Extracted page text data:
┄┄┄┄┄┄
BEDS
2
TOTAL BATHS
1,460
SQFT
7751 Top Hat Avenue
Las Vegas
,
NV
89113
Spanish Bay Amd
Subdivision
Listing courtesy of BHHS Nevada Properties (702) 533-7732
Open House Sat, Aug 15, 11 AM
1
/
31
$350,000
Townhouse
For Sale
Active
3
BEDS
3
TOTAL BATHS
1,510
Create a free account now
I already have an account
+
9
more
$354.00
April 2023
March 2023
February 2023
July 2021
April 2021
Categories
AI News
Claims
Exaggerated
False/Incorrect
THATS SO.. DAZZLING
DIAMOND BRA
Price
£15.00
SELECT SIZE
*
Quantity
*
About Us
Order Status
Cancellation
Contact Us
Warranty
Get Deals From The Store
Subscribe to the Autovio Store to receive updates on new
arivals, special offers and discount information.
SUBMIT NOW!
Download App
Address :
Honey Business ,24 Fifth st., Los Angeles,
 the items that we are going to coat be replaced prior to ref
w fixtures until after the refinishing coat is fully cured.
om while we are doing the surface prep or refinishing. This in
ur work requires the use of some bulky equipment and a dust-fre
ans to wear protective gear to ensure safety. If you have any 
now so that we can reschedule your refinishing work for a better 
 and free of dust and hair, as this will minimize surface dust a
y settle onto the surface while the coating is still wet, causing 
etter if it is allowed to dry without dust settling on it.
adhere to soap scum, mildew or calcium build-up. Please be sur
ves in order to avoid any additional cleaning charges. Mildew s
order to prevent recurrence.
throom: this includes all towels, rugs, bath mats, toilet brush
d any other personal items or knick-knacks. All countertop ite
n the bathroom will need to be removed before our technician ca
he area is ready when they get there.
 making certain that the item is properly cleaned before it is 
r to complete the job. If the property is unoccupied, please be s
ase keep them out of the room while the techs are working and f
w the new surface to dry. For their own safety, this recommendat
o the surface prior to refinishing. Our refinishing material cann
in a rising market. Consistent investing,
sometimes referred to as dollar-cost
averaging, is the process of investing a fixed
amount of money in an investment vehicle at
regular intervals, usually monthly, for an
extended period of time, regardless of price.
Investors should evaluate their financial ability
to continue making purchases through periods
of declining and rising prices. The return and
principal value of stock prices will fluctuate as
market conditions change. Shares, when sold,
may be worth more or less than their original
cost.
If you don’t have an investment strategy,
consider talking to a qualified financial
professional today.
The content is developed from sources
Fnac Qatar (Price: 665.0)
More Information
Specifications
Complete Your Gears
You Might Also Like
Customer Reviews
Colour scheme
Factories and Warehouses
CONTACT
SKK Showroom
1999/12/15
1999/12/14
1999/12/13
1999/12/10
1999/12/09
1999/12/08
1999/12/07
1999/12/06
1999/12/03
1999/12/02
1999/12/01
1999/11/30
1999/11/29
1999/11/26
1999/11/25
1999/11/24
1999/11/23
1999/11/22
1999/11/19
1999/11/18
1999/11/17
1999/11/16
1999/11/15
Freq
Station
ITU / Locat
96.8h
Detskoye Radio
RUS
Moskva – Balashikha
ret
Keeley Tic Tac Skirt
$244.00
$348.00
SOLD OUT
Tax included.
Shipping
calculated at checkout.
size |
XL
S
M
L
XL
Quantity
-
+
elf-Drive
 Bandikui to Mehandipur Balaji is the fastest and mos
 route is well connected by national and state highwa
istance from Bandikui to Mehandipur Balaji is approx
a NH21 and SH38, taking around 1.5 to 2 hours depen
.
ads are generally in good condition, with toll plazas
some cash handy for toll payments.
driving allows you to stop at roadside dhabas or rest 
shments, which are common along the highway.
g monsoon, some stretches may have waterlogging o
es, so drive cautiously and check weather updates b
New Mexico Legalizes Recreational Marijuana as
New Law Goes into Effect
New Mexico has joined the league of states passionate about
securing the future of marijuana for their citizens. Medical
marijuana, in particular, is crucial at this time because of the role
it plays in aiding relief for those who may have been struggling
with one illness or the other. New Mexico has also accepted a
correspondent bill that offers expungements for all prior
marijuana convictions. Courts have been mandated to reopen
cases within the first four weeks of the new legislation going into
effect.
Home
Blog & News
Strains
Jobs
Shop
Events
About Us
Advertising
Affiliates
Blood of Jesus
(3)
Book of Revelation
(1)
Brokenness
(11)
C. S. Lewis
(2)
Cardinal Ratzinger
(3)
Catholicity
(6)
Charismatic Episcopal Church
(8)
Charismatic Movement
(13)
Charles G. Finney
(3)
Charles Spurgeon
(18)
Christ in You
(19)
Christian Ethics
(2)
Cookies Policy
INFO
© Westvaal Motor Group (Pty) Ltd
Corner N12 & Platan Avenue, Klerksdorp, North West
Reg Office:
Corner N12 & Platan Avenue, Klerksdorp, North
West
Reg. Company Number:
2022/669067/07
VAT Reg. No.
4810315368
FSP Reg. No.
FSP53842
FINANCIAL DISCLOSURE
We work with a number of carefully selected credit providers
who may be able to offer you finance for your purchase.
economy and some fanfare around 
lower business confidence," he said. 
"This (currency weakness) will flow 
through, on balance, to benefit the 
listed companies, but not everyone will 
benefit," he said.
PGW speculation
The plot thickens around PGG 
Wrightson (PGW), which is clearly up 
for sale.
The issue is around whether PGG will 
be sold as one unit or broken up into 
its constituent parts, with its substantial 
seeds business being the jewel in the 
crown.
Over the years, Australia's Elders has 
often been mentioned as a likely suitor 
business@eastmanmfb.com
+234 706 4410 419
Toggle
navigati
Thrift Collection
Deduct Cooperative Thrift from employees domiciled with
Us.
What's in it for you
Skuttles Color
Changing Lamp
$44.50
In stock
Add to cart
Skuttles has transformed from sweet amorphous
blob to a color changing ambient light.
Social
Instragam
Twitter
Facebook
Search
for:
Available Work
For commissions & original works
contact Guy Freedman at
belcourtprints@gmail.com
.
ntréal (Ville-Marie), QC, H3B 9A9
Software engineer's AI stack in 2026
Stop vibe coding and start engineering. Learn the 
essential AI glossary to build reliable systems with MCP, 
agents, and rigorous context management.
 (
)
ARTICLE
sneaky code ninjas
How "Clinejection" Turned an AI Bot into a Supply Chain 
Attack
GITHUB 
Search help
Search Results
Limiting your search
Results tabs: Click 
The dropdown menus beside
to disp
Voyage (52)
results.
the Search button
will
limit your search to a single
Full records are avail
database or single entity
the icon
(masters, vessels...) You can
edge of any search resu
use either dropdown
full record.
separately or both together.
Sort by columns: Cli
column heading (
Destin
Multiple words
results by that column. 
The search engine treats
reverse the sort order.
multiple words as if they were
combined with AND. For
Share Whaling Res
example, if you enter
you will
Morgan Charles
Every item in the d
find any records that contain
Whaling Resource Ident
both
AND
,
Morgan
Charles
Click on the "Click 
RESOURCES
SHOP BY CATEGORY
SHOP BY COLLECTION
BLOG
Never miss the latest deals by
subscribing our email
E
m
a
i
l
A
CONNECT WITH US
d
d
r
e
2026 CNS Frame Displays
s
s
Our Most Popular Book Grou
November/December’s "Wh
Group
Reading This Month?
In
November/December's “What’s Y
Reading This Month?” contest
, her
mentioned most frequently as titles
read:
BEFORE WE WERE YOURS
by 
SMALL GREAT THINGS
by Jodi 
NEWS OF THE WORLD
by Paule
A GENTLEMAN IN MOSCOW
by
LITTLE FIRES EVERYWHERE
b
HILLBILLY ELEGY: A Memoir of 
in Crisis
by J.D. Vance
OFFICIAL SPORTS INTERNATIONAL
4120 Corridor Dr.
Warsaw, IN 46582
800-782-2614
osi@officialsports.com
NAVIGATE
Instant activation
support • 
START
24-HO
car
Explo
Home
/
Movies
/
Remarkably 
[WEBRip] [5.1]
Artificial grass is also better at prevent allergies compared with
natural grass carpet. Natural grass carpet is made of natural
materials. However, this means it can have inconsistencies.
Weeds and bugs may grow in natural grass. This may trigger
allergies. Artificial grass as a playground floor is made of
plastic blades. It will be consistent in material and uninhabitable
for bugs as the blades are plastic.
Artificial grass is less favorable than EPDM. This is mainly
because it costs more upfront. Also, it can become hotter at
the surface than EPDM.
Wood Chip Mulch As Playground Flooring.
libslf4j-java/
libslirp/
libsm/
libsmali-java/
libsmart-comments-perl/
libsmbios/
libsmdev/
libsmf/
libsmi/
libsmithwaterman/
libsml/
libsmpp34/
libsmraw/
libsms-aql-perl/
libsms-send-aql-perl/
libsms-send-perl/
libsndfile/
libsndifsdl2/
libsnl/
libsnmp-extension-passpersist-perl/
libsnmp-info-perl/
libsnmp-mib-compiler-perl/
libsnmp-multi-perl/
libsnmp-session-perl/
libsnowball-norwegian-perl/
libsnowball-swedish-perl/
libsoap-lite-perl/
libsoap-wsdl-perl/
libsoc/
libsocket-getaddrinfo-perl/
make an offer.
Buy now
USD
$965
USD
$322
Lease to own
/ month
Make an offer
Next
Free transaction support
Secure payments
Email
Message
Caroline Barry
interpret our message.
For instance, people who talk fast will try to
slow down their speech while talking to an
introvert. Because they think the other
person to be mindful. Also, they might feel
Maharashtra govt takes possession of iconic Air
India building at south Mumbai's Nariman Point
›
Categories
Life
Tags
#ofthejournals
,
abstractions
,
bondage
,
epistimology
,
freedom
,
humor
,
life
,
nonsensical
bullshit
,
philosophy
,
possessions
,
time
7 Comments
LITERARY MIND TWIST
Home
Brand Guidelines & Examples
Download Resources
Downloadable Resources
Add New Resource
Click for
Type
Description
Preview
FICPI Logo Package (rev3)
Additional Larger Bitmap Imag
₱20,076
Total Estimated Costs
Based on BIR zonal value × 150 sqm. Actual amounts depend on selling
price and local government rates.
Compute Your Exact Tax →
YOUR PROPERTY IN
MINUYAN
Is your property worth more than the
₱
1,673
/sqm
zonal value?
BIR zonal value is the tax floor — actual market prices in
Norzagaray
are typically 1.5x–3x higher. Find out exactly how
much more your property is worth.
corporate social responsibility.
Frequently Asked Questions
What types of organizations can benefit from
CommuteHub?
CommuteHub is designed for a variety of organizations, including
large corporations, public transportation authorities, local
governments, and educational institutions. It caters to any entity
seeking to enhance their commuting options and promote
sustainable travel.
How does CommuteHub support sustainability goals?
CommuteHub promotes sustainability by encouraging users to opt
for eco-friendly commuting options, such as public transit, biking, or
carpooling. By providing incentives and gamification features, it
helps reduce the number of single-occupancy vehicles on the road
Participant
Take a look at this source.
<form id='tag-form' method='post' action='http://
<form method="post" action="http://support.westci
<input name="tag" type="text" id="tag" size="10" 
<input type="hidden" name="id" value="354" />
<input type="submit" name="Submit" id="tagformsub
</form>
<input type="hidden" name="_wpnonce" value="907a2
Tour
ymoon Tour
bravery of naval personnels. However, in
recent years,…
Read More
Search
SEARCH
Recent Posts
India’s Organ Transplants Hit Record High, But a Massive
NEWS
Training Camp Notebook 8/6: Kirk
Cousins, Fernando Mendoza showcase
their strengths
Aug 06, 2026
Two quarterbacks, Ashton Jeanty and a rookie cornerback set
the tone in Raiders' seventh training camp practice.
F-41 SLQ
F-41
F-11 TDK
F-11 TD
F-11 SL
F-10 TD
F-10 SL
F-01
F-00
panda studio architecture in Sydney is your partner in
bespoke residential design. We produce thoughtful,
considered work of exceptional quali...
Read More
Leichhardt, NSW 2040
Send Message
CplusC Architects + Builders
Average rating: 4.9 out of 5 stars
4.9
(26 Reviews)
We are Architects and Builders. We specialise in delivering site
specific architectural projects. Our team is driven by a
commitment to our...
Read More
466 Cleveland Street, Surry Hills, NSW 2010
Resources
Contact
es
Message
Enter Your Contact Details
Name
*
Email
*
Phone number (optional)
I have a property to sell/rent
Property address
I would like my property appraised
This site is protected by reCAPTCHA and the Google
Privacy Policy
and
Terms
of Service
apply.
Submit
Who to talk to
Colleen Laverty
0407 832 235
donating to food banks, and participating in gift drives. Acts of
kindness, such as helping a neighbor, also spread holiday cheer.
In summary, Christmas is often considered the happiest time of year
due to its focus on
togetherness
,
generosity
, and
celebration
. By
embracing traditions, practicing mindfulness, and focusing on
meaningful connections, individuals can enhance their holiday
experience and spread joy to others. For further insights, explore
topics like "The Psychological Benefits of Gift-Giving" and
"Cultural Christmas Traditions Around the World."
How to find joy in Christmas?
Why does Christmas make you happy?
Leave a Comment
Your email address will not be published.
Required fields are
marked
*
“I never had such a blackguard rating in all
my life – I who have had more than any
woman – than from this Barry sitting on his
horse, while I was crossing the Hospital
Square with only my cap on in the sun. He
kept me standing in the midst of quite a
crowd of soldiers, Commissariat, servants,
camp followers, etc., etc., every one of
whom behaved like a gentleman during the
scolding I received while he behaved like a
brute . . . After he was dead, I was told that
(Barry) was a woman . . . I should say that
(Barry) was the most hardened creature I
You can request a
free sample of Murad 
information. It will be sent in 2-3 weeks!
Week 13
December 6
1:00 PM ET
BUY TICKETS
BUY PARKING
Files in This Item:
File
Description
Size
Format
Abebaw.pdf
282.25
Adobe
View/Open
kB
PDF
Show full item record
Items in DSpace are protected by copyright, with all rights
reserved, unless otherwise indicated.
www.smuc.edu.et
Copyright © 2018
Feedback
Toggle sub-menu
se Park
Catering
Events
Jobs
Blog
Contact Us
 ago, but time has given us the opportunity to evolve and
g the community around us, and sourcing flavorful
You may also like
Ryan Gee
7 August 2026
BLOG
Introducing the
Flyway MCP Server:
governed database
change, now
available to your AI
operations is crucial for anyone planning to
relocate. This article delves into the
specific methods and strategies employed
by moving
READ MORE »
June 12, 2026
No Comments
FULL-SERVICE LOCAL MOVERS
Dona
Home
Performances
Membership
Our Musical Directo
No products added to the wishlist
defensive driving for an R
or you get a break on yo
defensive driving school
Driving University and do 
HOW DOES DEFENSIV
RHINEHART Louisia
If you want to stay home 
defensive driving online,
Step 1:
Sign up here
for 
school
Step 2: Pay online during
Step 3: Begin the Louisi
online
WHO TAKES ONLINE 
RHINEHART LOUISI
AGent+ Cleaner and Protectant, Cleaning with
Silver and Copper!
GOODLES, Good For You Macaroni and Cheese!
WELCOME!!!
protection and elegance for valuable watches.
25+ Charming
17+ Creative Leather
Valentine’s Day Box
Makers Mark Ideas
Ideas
┄┄┄┄┄┄
> Problem to work on:
In the entries above, find every line holding the word "Charismatic" and copy it out.

> Completed task:
Charismatic Episcopal Church
Charismatic Movement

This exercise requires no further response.